Clarence Verdin

No. 2, 83, 89
- Position: Wide receiver / Punt returner

Personal information
- Born: June 14, 1963 (age 62) Dulac, Louisiana, U.S.
- Listed height: 5 ft 8 in (1.73 m)
- Listed weight: 160 lb (73 kg)

Career information
- High school: South Terrebonne (Bourg, Louisiana)
- College: Southwestern Louisiana
- Supplemental draft: 1984: 3rd round, 83rd overall pick

Career history
- Houston Gamblers (1984–1985); Washington Redskins (1986–1987); Indianapolis Colts (1988–1993); Minnesota Vikings (1994)*; Atlanta Falcons (1994); Tampa Bay Buccaneers (1995)*; BC Lions (1996);
- * Offseason and/or practice squad member only

Awards and highlights
- Super Bowl champion (XXII); 2× Pro Bowl (1990, 1992); NFL kickoff return yards leader (1993); All-USFL (1985);

Career NFL statistics
- Games played: 118
- Games started: 25
- Receptions: 82
- Receiving yards: 1,329
- Return yards: 6,580
- Total Touchdowns: 12
- Stats at Pro Football Reference

= Clarence Verdin =

American football player (born 1963)

Clarence Verdin (born June 14, 1963) is an American former professional football player who was a wide receiver and kick returner in the National Football League (NFL) for the Washington Redskins, Indianapolis Colts and Atlanta Falcons.

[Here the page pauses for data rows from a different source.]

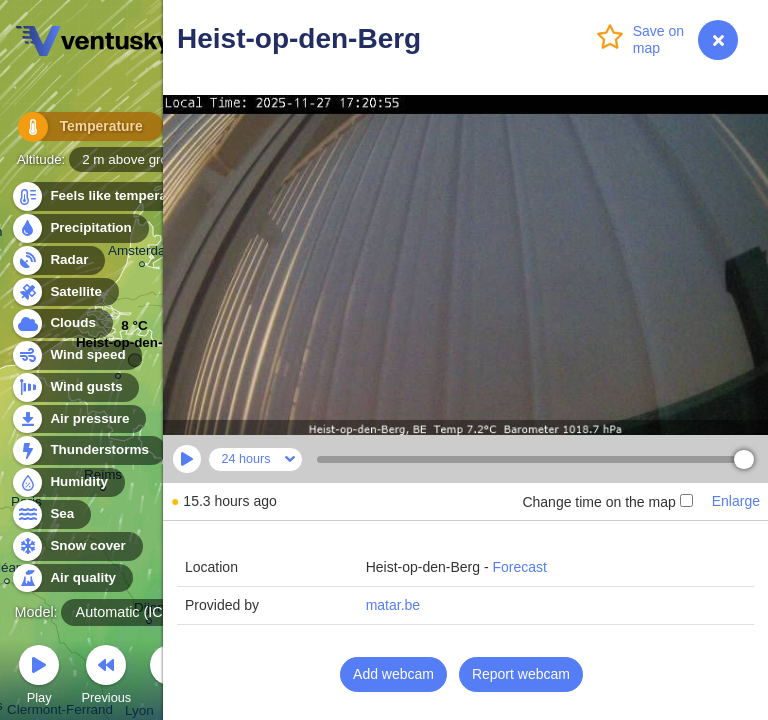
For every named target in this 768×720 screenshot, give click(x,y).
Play (39, 677)
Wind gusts (75, 387)
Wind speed (76, 355)
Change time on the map (607, 502)
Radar (58, 260)
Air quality (71, 578)
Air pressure (78, 419)
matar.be (393, 605)
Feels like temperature (109, 196)
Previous (106, 677)
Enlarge (736, 501)
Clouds (61, 323)
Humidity (67, 482)
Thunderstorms (88, 450)
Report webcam (521, 674)
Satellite (64, 292)
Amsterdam (142, 253)
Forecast (519, 567)
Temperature (79, 129)
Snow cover (76, 546)
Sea (50, 514)
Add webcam (393, 674)
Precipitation (79, 228)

He also was a member of the Houston Gamblers in the United States Football League (USFL) and the BC Lions in the Canadian Football League (CFL). He played college football at the University of Southwestern Louisiana

==Early life==
Verdin attended South Terrebonne High School. He accepted a football scholarship from the University of Southwestern Louisiana.

==Professional career==
Verdin was selected by the Houston Gamblers in the 17th round (356th overall) of the 1984 USFL draft. He was also selected by the Washington Redskins in the third round (83rd overall) of the 1984 NFL supplemental draft of USFL and CFL players.

In 1986, he signed with the Washington Redskins after the USFL folded. During his time with the Indianapolis Colts, he was famous for his end-zone celebration known as "The Verdance". He was selected for two Pro Bowls as a punt returner.

In 1996, he signed as a free agent with the BC Lions of the Canadian Football League, but was released after five games.